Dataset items
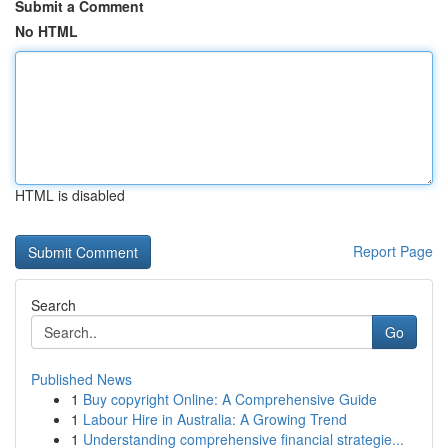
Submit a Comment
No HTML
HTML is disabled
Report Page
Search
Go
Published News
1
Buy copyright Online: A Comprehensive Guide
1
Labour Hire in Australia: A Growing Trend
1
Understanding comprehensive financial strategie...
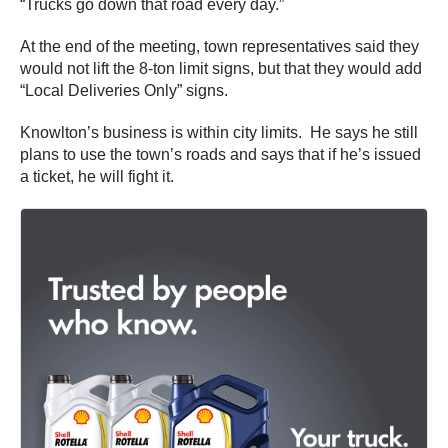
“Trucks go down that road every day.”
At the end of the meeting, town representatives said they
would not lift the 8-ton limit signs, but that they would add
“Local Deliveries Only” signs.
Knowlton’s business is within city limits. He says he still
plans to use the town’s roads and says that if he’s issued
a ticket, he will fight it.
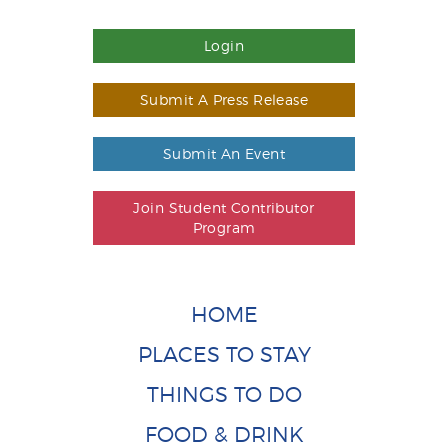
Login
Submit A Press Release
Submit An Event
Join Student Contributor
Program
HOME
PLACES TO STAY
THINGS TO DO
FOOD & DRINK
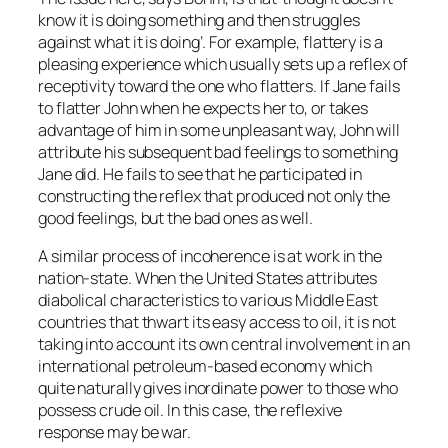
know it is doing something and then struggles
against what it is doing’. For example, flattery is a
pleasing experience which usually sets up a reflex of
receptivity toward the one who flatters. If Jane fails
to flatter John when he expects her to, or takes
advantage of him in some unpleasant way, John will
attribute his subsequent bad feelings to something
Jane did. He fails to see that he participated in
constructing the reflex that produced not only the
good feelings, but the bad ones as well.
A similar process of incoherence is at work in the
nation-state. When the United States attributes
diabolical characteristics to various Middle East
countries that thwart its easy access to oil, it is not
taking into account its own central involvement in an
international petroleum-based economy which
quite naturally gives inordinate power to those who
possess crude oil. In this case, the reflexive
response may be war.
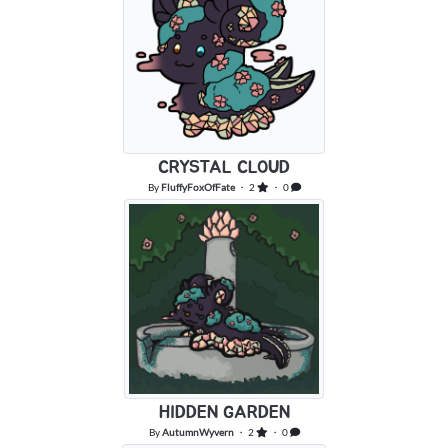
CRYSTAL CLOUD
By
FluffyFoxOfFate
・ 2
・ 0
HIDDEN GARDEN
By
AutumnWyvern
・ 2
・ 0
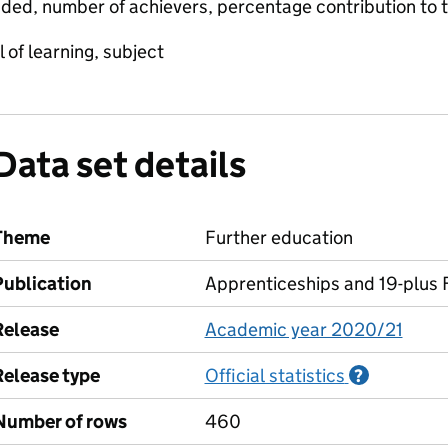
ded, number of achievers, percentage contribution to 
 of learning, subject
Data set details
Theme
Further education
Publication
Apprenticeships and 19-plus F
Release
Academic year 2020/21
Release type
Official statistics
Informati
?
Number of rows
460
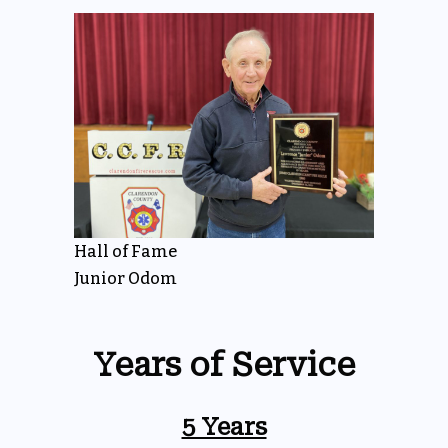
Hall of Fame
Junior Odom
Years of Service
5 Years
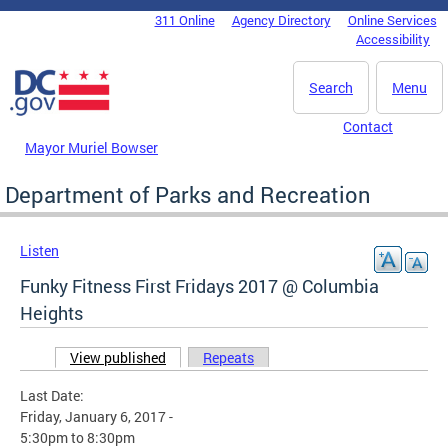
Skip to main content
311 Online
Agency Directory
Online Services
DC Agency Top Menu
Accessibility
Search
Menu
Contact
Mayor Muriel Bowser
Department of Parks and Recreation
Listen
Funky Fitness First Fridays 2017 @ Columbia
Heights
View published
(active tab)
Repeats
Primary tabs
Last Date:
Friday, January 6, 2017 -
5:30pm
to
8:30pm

...

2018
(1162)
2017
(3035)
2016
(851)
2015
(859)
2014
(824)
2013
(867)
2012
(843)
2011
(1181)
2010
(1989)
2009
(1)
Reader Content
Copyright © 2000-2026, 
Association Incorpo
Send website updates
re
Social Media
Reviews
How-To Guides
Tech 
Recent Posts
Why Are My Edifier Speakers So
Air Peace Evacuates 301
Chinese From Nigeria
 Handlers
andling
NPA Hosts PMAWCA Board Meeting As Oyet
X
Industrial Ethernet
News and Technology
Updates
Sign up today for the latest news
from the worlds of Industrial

==

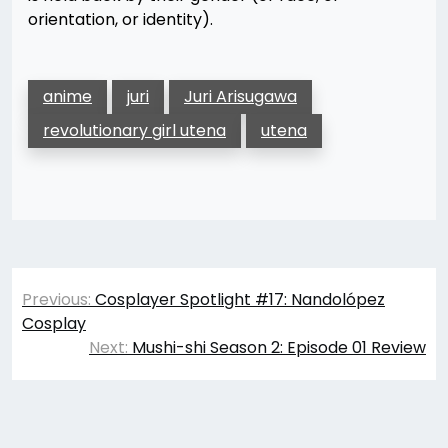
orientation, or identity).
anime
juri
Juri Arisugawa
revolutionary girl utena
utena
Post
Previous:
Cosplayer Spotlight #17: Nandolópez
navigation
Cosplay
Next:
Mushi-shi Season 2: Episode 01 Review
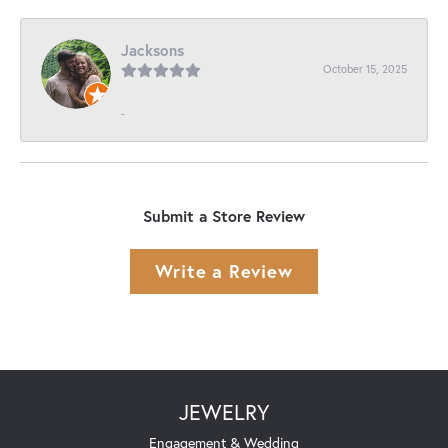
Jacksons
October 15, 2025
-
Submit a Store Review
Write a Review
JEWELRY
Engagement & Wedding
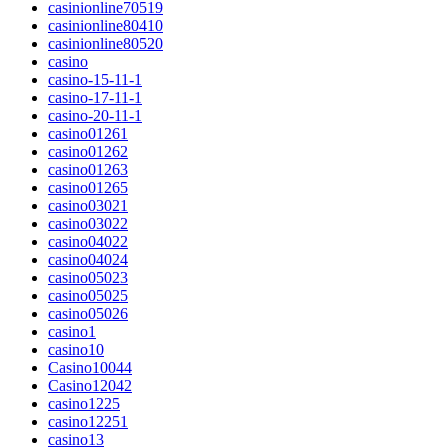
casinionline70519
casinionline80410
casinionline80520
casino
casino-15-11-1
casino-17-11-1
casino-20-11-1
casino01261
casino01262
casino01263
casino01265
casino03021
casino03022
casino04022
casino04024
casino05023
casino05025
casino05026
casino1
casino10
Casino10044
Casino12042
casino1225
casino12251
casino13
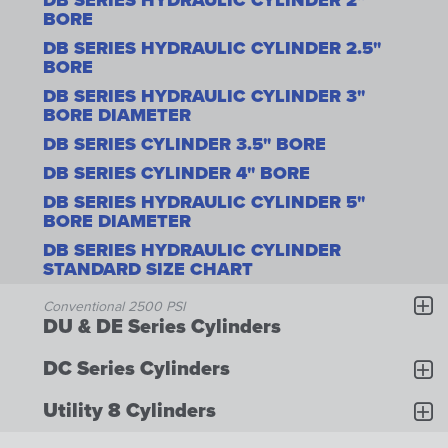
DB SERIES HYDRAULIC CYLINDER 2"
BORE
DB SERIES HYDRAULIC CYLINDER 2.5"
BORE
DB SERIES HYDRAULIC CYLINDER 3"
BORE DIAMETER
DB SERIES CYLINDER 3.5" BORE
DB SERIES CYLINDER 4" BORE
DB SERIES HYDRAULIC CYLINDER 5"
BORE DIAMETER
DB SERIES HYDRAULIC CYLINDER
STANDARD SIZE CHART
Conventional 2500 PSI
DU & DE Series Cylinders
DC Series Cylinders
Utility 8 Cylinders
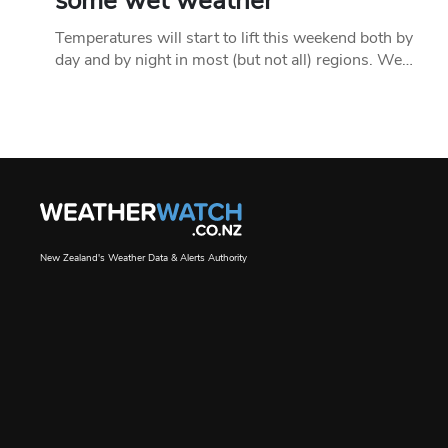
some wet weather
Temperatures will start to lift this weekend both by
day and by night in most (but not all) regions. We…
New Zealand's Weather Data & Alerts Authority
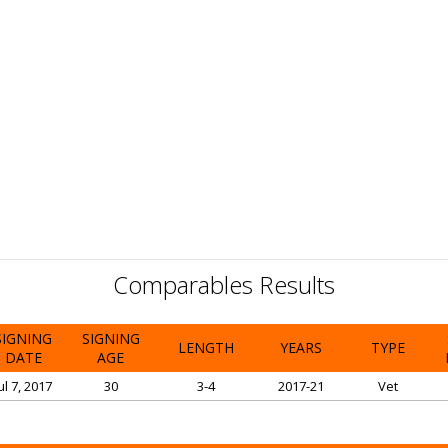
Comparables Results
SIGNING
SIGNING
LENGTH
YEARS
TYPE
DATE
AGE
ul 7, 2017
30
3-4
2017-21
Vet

**WORK TO BE COMPLETED**
From the line holding "Submit a Comment" to the line holding "go down that", both included, retype the entries above exactly and drop the pictures.

**TASK ANSWER**
Submit a Comment
No HTML
HTML is disabled
Report Page
Search
Go
Published News
1
Buy copyright Online: A Comprehensive Guide
1
Labour Hire in Australia: A Growing Trend
1
Understanding comprehensive financial strategie...
“Trucks go down that road every day.”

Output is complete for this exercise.